Should I modify fstab and substantially increase the size of /var/log ? as / has 19G available.

Could this situation have any connection with my problems with Node 13? - whether cause or effect?

As an aside - most users will not have a USB HDD - is 53M an optimal limit for /var/log?

Sorry for all the hassle …

borpin · 26 September 2019 08:04

Need to clear out the /var/log/ first.

Do an ls -la and post to show the largest ones

Look for the larges files and

Ah, I have seen Dataplicity fill up logs as the Dataplicity log is not rotated - might be that.
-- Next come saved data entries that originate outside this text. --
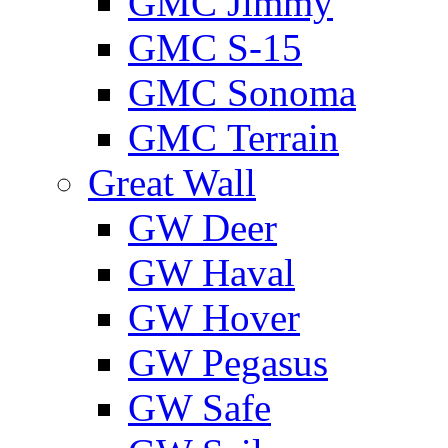
GMС Jimmy
GMС S-15
GMС Sonoma
GMС Terrain
Great Wall
GW Deer
GW Haval
GW Hover
GW Pegasus
GW Safe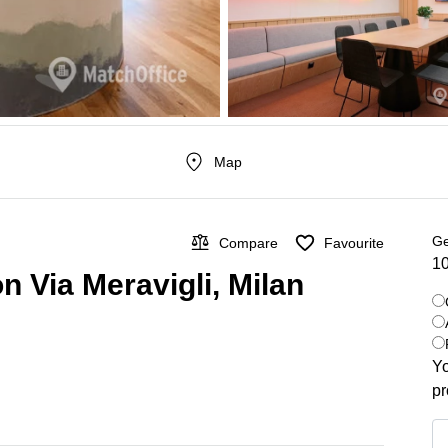
Map
Ge
Compare
Favourite
10
n Via Meravigli, Milan
Yo
pr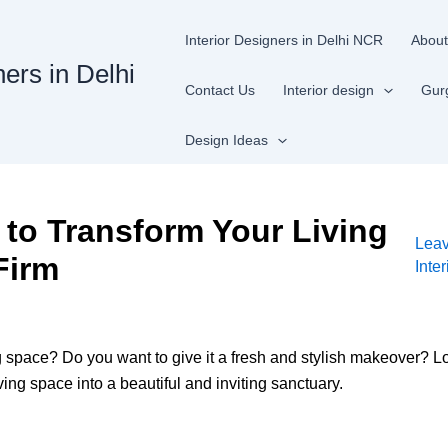
Interior Designers in Delhi NCR
About
ners in Delhi
Contact Us
Interior design
Gur
Design Ideas
to Transform Your Living
Lea
Firm
Inte
ng space? Do you want to give it a fresh and stylish makeover? Loo
ving space into a beautiful and inviting sanctuary.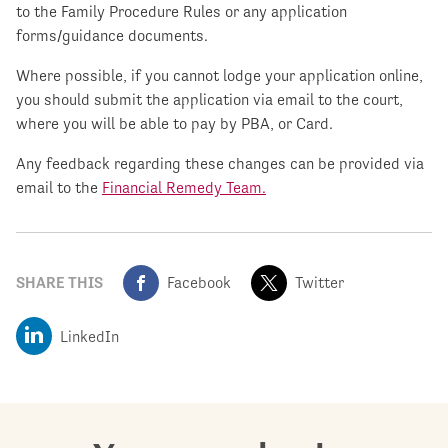
to the Family Procedure Rules or any application
forms/guidance documents.
Where possible, if you cannot lodge your application online,
you should submit the application via email to the court,
where you will be able to pay by PBA, or Card.
Any feedback regarding these changes can be provided via
email to the
Financial Remedy Team.
SHARE THIS
Facebook
Twitter
LinkedIn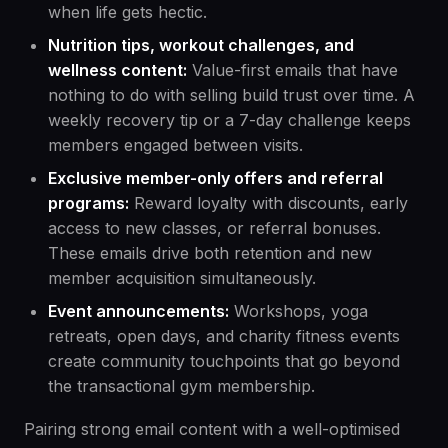
when life gets hectic.
Nutrition tips, workout challenges, and
wellness content:
Value-first emails that have
nothing to do with selling build trust over time. A
weekly recovery tip or a 7-day challenge keeps
members engaged between visits.
Exclusive member-only offers and referral
programs:
Reward loyalty with discounts, early
access to new classes, or referral bonuses.
These emails drive both retention and new
member acquisition simultaneously.
Event announcements:
Workshops, yoga
retreats, open days, and charity fitness events
create community touchpoints that go beyond
the transactional gym membership.
Pairing strong email content with a well-optimised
Could be the issue on all EmonPis

johnbanks · 26 September 2019 21:30

@borpin

Thx for the input.

Watchman’s logs - apache2/access.log, daemon.log & sylog totalled approx 46M of the permitted 53M. Nothingelse came close.

I truncated these (thx for the tip) and increased /var/log to 200M (/ is on a USB HDD partition sized 21Gb)
And after a reboot things seem OK.

Question 1 - When should logrotation recommence? 4 hours after reboot, /var/log/logrotate/logrotate.log exists but has 0 bytes - I thought it happened hourly?

Question 2 - How to stop this periodic log ‘constipation’ problem in future?

However, a downside is that Node 13 seems to have stopped data transmission to Watchman - has not done so for the past 6 hours.

borpin · 27 September 2019 04:27

Is emonhub still running?

johnbanks · 28 September 2019 23:51

@borpin

By way of update …

My problem with logrotate on Watchman has been solved with help from @pb66

Node 13 is a different matter …
I made a site visit. Node 13 is located in a plastic enclosure with the grid supply meter on an outside wall of the house.
On close inspection there was a small fly running around inside the RPi plastic case. And in one corner of the case was a strange orange discolouration/residue which was also on the underside of the RPi board where the ethernet socket is - see pic …

I cleaned the RPi board as best I could but the small gap between the ethernet socket & the board was inaccessible.

I then fired up Node 13. I could not connect to the web interface - Emoncms error: not defined: line 48:column 9, etc). However I could connect via ssh but it was intermittent and the responses were jerky.

I switched the SDHC to a brand new RPi3 B+ and everything worked OK.
That fly or an errant rain drop screwed things up … an unusual problem for the forum??

Many thx for yr support

borpin · 29 September 2019 17:47

No bother.

A network problem but a ‘hard’ rather than a soft problem!

djh · 3 October 2019 15:44

Specifically, it sounds like it was a bug.